**What needs to be done**
In your copy, include every record exactly and no pictures.

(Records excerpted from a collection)
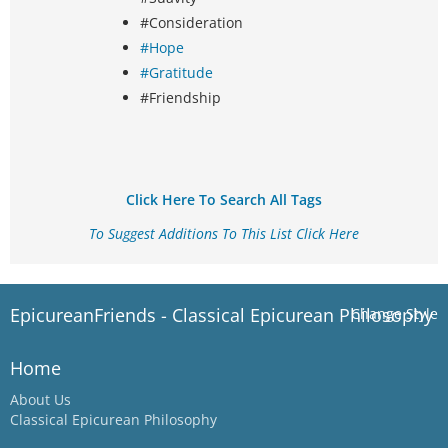
#Consideration
#Hope
#Gratitude
#Friendship
Click Here To Search All Tags
To Suggest Additions To This List Click Here
EpicureanFriends - Classical Epicurean Philosophy
Change Style
Home
About Us
Classical Epicurean Philosophy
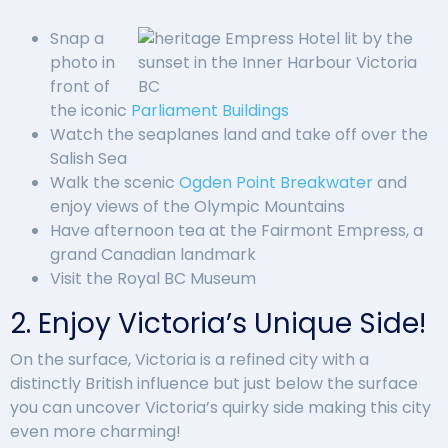
Snap a
photo in
front of
the iconic
Parliament Buildings
Watch the seaplanes land and take off over the
Salish Sea
Walk the scenic
Ogden Point Breakwater
and
enjoy views of the Olympic Mountains
Have afternoon tea at the Fairmont Empress, a
grand Canadian landmark
Visit the Royal BC Museum
2. Enjoy Victoria’s Unique Side!
On the surface, Victoria is a refined city with a
distinctly British influence but just below the surface
you can uncover Victoria’s quirky side making this city
even more charming!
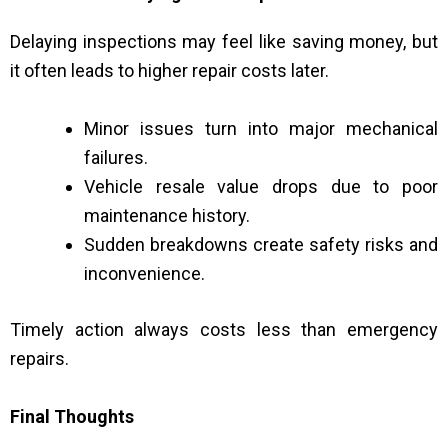
Delaying inspections may feel like saving money, but
it often leads to higher repair costs later.
Minor issues turn into major mechanical
failures.
Vehicle resale value drops due to poor
maintenance history.
Sudden breakdowns create safety risks and
inconvenience.
Timely action always costs less than emergency
repairs.
Final Thoughts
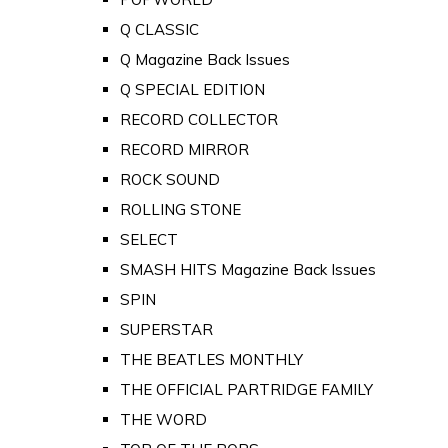
Q CLASSIC
Q Magazine Back Issues
Q SPECIAL EDITION
RECORD COLLECTOR
RECORD MIRROR
ROCK SOUND
ROLLING STONE
SELECT
SMASH HITS Magazine Back Issues
SPIN
SUPERSTAR
THE BEATLES MONTHLY
THE OFFICIAL PARTRIDGE FAMILY
THE WORD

**Finished exercise**
#Consideration
#Hope
#Gratitude
#Friendship
Click Here To Search All Tags
To Suggest Additions To This List Click Here
EpicureanFriends - Classical Epicurean Philosophy
Change Style
Home
About Us
Classical Epicurean Philosophy
Snap a
photo in
front of
the iconic
Parliament Buildings
Watch the seaplanes land and take off over the
Salish Sea
Walk the scenic
Ogden Point Breakwater
and
enjoy views of the Olympic Mountains
Have afternoon tea at the Fairmont Empress, a
grand Canadian landmark
Visit the Royal BC Museum
2. Enjoy Victoria’s Unique Side!
On the surface, Victoria is a refined city with a
distinctly British influence but just below the surface
you can uncover Victoria’s quirky side making this city
even more charming!
Delaying inspections may feel like saving money, but
it often leads to higher repair costs later.
Minor issues turn into major mechanical
failures.
Vehicle resale value drops due to poor
maintenance history.
Sudden breakdowns create safety risks and
inconvenience.
Timely action always costs less than emergency
repairs.
Final Thoughts
Q CLASSIC
Q Magazine Back Issues
Q SPECIAL EDITION
RECORD COLLECTOR
RECORD MIRROR
ROCK SOUND
ROLLING STONE
SELECT
SMASH HITS Magazine Back Issues
SPIN
SUPERSTAR
THE BEATLES MONTHLY
THE OFFICIAL PARTRIDGE FAMILY
THE WORD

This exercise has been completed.